▸ Provided information:
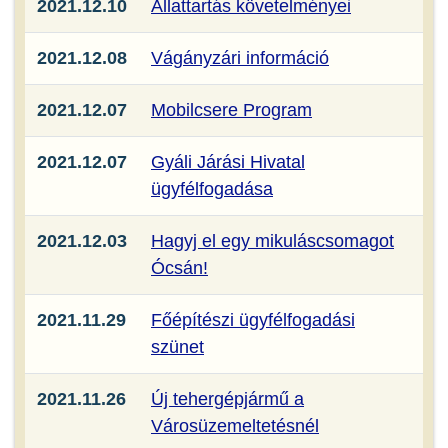
2021.12.10
Állattartás követelményei
2021.12.08
Vágányzári információ
2021.12.07
Mobilcsere Program
2021.12.07
Gyáli Járási Hivatal
ügyfélfogadása
2021.12.03
Hagyj el egy mikuláscsomagot
Ócsán!
2021.11.29
Főépítészi ügyfélfogadási
szünet
2021.11.26
Új tehergépjármű a
Városüzemeltetésnél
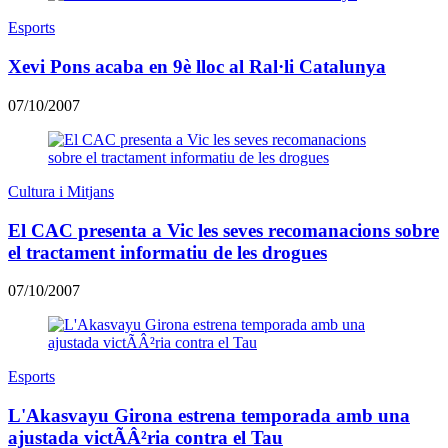
Esports
Xevi Pons acaba en 9è lloc al Ral·li Catalunya
07/10/2007
Cultura i Mitjans
El CAC presenta a Vic les seves recomanacions sobre
el tractament informatiu de les drogues
07/10/2007
Esports
L'Akasvayu Girona estrena temporada amb una
ajustada victÃÂ²ria contra el Tau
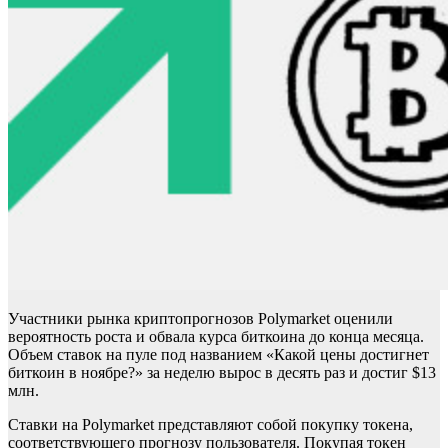
Участники рынка криптопрогнозов Polymarket оценили
вероятность роста и обвала курса биткоина до конца месяца.
Объем ставок на пуле под названием «Какой цены достигнет
биткоин в ноябре?» за неделю вырос в десять раз и достиг $13
млн.
Ставки на Polymarket представляют собой покупку токена,
соответствующего прогнозу пользователя. Покупая токен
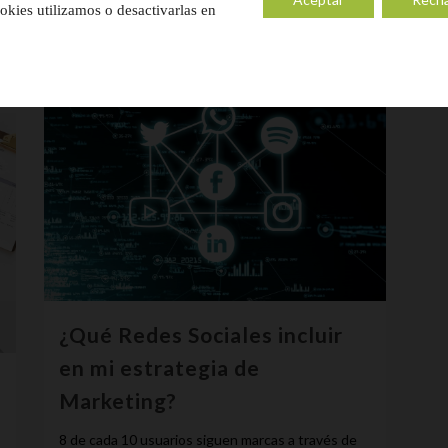
kies utilizamos o desactivarlas en
¿Qué Redes Sociales incluir
en mi estrategia de
Marketing?
8 de cada 10 usuarios siguen marcas a través de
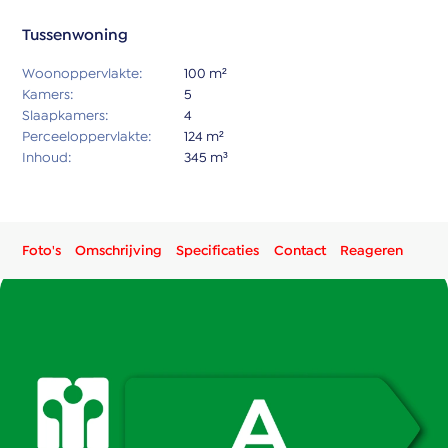
Tussenwoning
Woonoppervlakte:
100 m²
Kamers:
5
Slaapkamers:
4
Perceeloppervlakte:
124 m²
Inhoud:
345 m³
Foto's
Omschrijving
Specificaties
Contact
Reageren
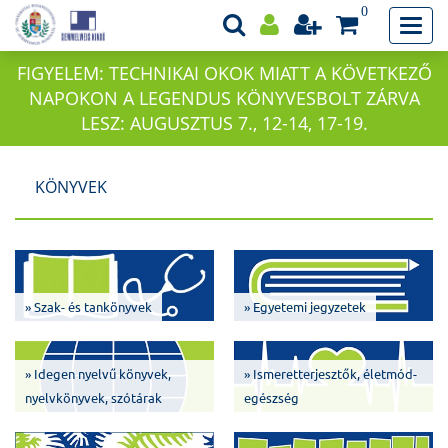
0
FIGYELEM: TECHNIKAI OKOK MIATT A KÖVETKEZŐ
NAPOKON A LEGENDUS KÖNYVESBOLT ZÁRVA
LESZ: AUGUSZTUS 7., 12-14, 17-19.
KÖNYVEK
» Szak- és tankönyvek
» Egyetemi jegyzetek
» Idegen nyelvű könyvek,
» Ismeretterjesztők, életmód-
nyelvkönyvek, szótárak
egészség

▸ To do:
Repeat exactly, and only, the lines from the line containing "LESZ: AUGUSZTUS 7., 12-14, 17-19." through the last line of the records above, both included.

▸ Answer:
LESZ: AUGUSZTUS 7., 12-14, 17-19.
KÖNYVEK
» Szak- és tankönyvek
» Egyetemi jegyzetek
» Idegen nyelvű könyvek,
» Ismeretterjesztők, életmód-
nyelvkönyvek, szótárak
egészség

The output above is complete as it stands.